Adapun kedelapan teknologi yang dimaksud Mochtar adalah penggunaan artificial intelligence (AI), new material, new energy, quantum computer, quantum telecommunication, genetic engineering, tenaga nuklir, dan blockchain. 

"Ini berbeda dengan Revolusi Industri sebelumnya yang hanya menggunakan teknologi tunggal," jelasnya.

Sementara terkait pandemi Covid-19, Mochtar Riady menyampaikan pada awal tahun ini, secara tak sadar telah memaksa banyak orang membiasakan diri untuk hidup dalam teknologi baru. 

Hal ini merupakan konsekuensi Revolusi Industri 4.0 dan Indonesia saat ini sebenarnya telah mengarah ke sana. Buktinya, banyak kegiatan yang sudah berhasil terlaksana dengan baik melalui aplikasi Zoom dan sebagainya.

"Dengan diskusi melalui web, bangsa Indonesia sudah lebih mature, membiasakan diri mengikuti perkembangan di Revolusi Industri 4.0," ucapnya.

Mochtar mengakui Covid-19 membawa dua dampak sekaligus, negatif dan positif. Virus ini mengakibatkan stagnasi ekonomi yang harus ditangani secara serius.

Di sisi lain, kondisi geopolitik AS-Tiongkok juga dikhawatirkan memicu perang dunia ketiga Terkait sektor industri di Revolusi Industri 4.0, Mochtar menegaskan hal ini bukanlah ancaman. Meski diakuinya ada sunset dan sunrise industry di tengah arus digitalisasi. 

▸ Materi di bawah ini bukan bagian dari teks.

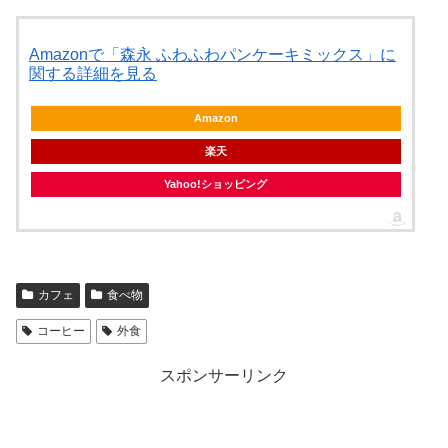
Amazonで「森永 ふわふわパンケーキミックス」に
関する詳細を見る
Amazon
楽天
Yahoo!ショッピング
カフェ
食べ物
コーヒー
外食
スポンサーリンク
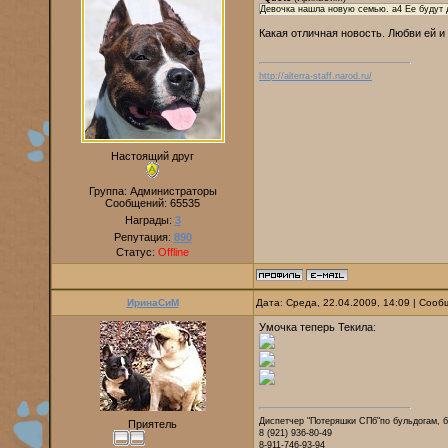
Девочка нашла новую семью. a4 Ее будут 
Какая отличная новость. Любви ей и
http://alterra-staff.narod.ru/
Настоящий друг
Группа: Администраторы
Сообщений:
65535
Награды:
3
Репутация:
890
Статус:
Offline
ИринаСиМ
Дата: Среда, 22.04.2009, 14:09 | Соо
Умочка теперь Текила:
Диспетчер "Потеряшки СПб"по бульдогам, 
Приятель
8 (921) 936-80-49
8-911-746-93-94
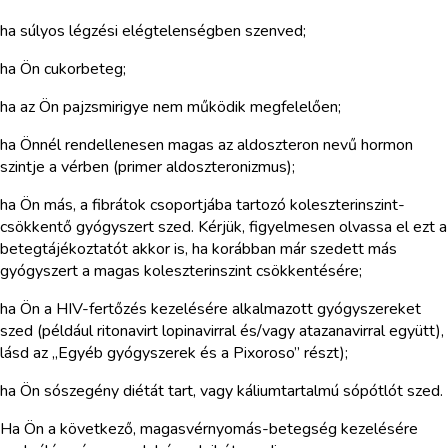
ha súlyos légzési elégtelenségben szenved;
ha Ön cukorbeteg;
ha az Ön pajzsmirigye nem működik megfelelően;
ha Önnél rendellenesen magas az aldoszteron nevű hormon
szintje a vérben (primer aldoszteronizmus);
ha Ön más, a fibrátok csoportjába tartozó koleszterinszint-
csökkentő gyógyszert szed. Kérjük, figyelmesen olvassa el ezt a
betegtájékoztatót akkor is, ha korábban már szedett más
gyógyszert a magas koleszterinszint csökkentésére;
ha Ön a HIV-fertőzés kezelésére alkalmazott gyógyszereket
szed (például ritonavirt lopinavirral és/vagy atazanavirral együtt),
lásd az „Egyéb gyógyszerek és a Pixoroso” részt);
ha Ön sószegény diétát tart, vagy káliumtartalmú sópótlót szed.
Ha Ön a következő, magasvérnyomás-betegség kezelésére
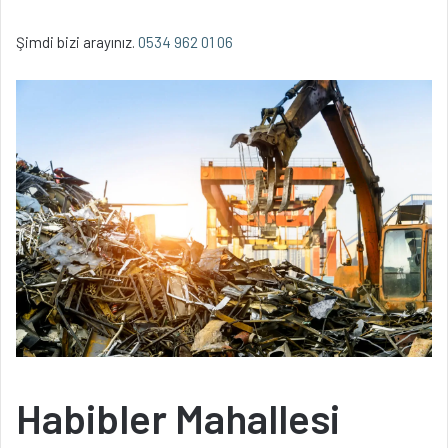
Şimdi bizi arayınız.
0534 962 01 06
Habibler Mahallesi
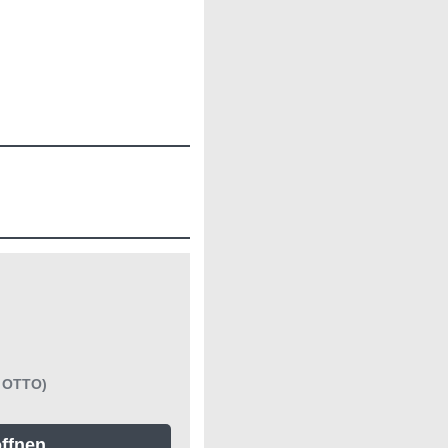
 OTTO)
ffnen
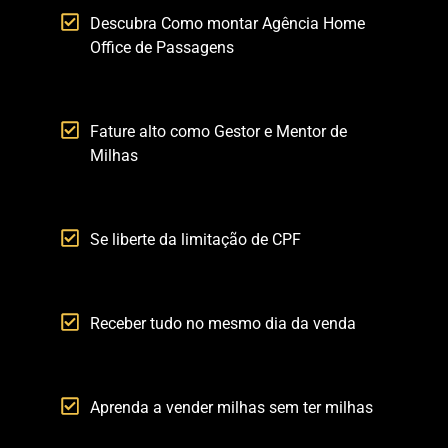
Descubra Como montar Agência Home
Office de Passagens
Fature alto como Gestor e Mentor de
Milhas
Se liberte da limitação de CPF
Receber tudo no mesmo dia da venda
Aprenda a vender milhas sem ter milhas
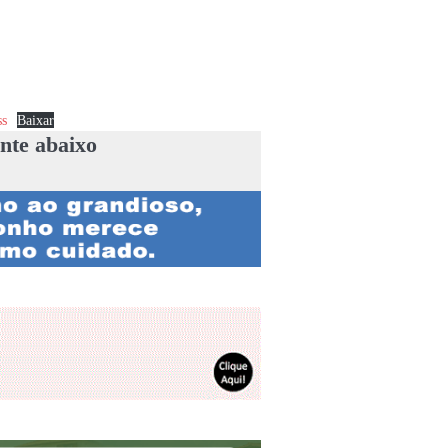
s
Baixar
nte abaixo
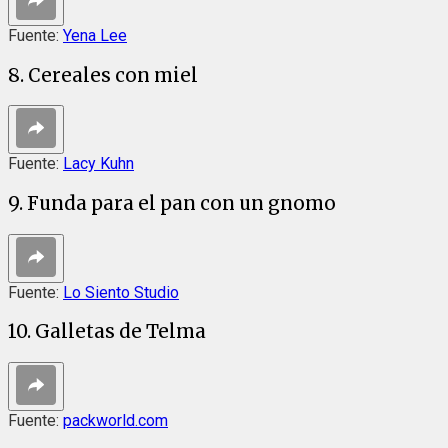
Fuente:
Yena Lee
8. Cereales con miel
Fuente:
Lacy Kuhn
9. Funda para el pan con un gnomo
Fuente:
Lo Siento Studio
10. Galletas de Telma
Fuente:
packworld.com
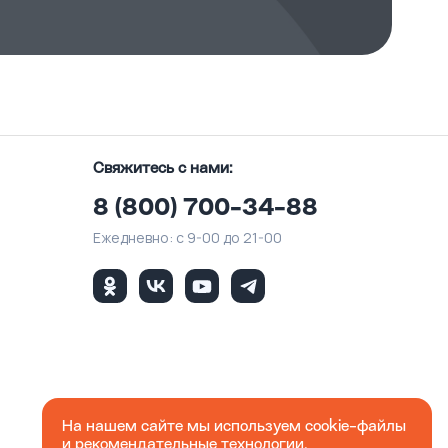
Свяжитесь с нами:
8 (800) 700-34-88
Ежедневно: с 9-00 до 21-00
На нашем сайте мы используем cookie-файлы
и рекомендательные технологии.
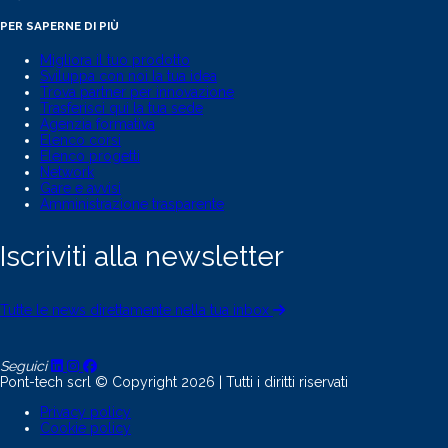
PER SAPERNE DI PIÙ
Migliora il tuo prodotto
Sviluppa con noi la tua idea
Trova partner per innovazione
Trasferisci qui la tua sede
Agenzia formativa
Elenco corsi
Elenco progetti
Network
Gare e avvisi
Amministrazione trasparente
Iscriviti alla newsletter
Tutte le news direttamente nella tua inbox
Seguici
Pont-tech scrl © Copyright 2026 | Tutti i diritti riservati
Privacy policy
Cookie policy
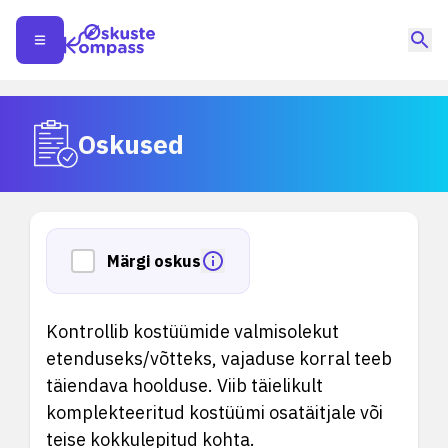
Oskused
Märgi oskus
Kontrollib kostüümide valmisolekut
etenduseks/võtteks, vajaduse korral teeb
täiendava hoolduse. Viib täielikult
komplekteeritud kostüümi osatäitjale või
teise kokkulepitud kohta.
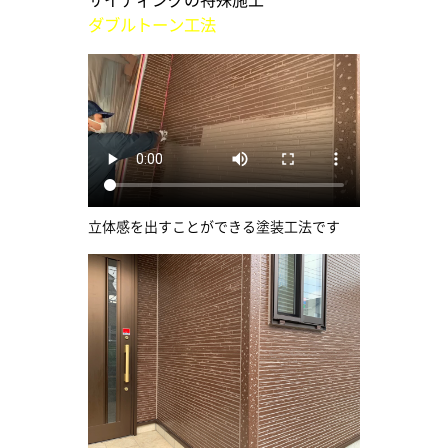
ダブルトーン工法
立体感を出すことができる塗装工法です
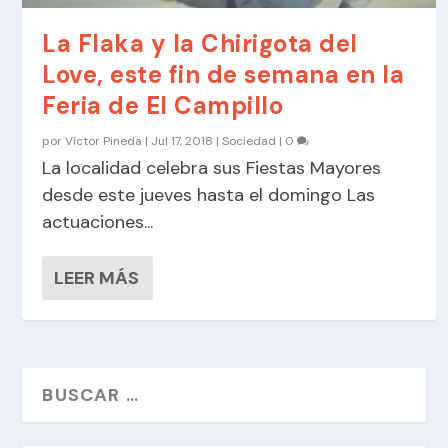
La Flaka y la Chirigota del
Love, este fin de semana en la
Feria de El Campillo
por
Víctor Pineda
|
Jul 17, 2018
|
Sociedad
|
0
La localidad celebra sus Fiestas Mayores
desde este jueves hasta el domingo Las
actuaciones...
LEER MÁS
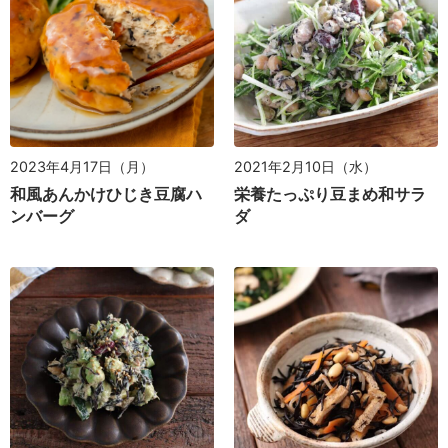
2023年4月17日（月）
2021年2月10日（水）
和風あんかけひじき豆腐ハ
栄養たっぷり豆まめ和サラ
ンバーグ
ダ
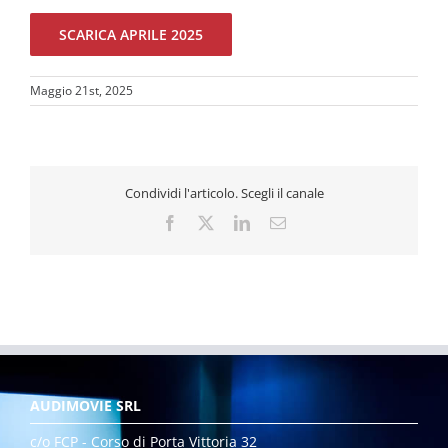
SCARICA APRILE 2025
Maggio 21st, 2025
Condividi l'articolo. Scegli il canale
Facebook
X
LinkedIn
Email
AUDIMOVIE SRL
c/o FCP - Corso di Porta Vittoria 32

Sebagai contoh, perusahaan yang bergerak di bidang tekstil, yaitu Sritex. Menurutnya, industri tekstil tidak akan mengalami sunset industry. Justru yang akan menjadi sunset adalah pabriknya karena harus mulai berpikir untuk mulai melakukan transformasi digital. 

Pabrik harus menggunakan teknologi informasi, sehingga tetap bertahan dan berkembang ke depan. Begitu juga di sektor lainnya, seperti media, otomotif, dan elektronik. Mengikuti perkembangan teknologi, lanjutnya merupakan kunci menuju kemajuan dan perubahan di sebuah negara maupun perusahaan. 

"Apabila tidak mengikuti perubahan teknologi, maka sebuah negara maupun perusahaan akan tertinggal dan tergerus oleh perubahan zaman," pungkas Mochtar Riady.